[Provided records Boundary: Start]

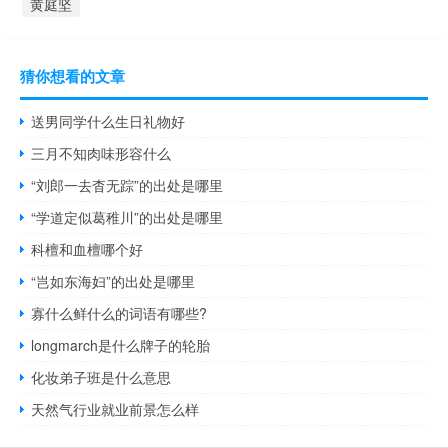
黄庭坚
猜你想看的文章
送男同学什么生日礼物好
三月不知肉味形容什么
“刘郎一去杳无踪”的出处是哪里
“学道定似葛稚川”的出处是哪里
科檀和血檀哪个好
“岂如东海妇”的出处是哪里
寡什么鲜什么的词语有哪些?
longmarch是什么牌子的轮胎
化妆弟子班是什么意思
天然气行业就业前景怎么样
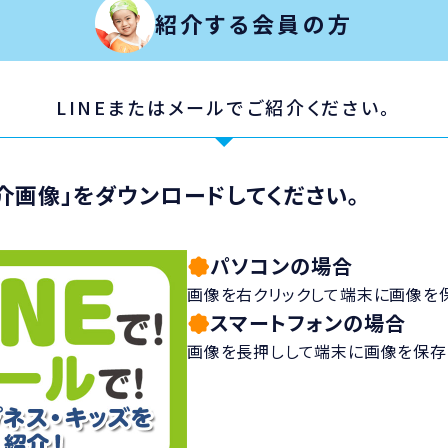
紹介する会員の方
LINEまたはメールでご紹介ください。
介画像」を
ダウンロードしてください。
パソコンの場合
画像を右クリックして端末に画像を保
スマートフォンの場合
画像を長押しして端末に画像を保存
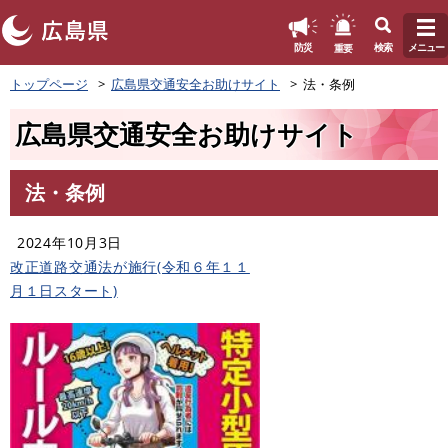
このページの本文へ
重要
防災
検索
メニュー
ペ
トップページ
広島県交通安全お助けサイト
法・条例
ー
ジ
広島県交通安全お助けサイト
の
先
頭
法・条例
で
本
す
文
。
2024年10月3日
改正道路交通法が施行(令和６年１１
月１日スタート)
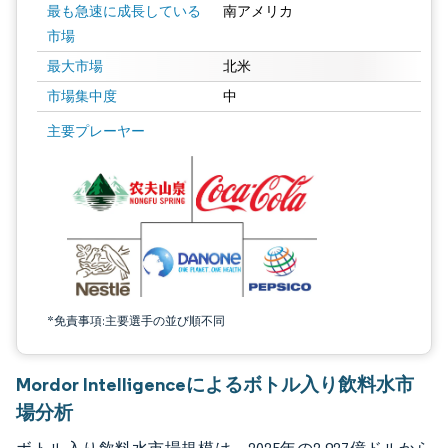
最も急速に成長している
南アメリカ
市場
最大市場
北米
市場集中度
中
画像 © Mordor Intelligence。再利用にはCC BY 4.0の表示が必要です。
主要プレーヤー
*免責事項:主要選手の並び順不同
Mordor Intelligenceによるボトル入り飲料水市
場分析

[Provided records Boundary: End]

■ Task details ■
Pick out each line above that includes "的出处是哪里" and show it.

■ Written answer ■
“刘郎一去杳无踪”的出处是哪里
“学道定似葛稚川”的出处是哪里
“岂如东海妇”的出处是哪里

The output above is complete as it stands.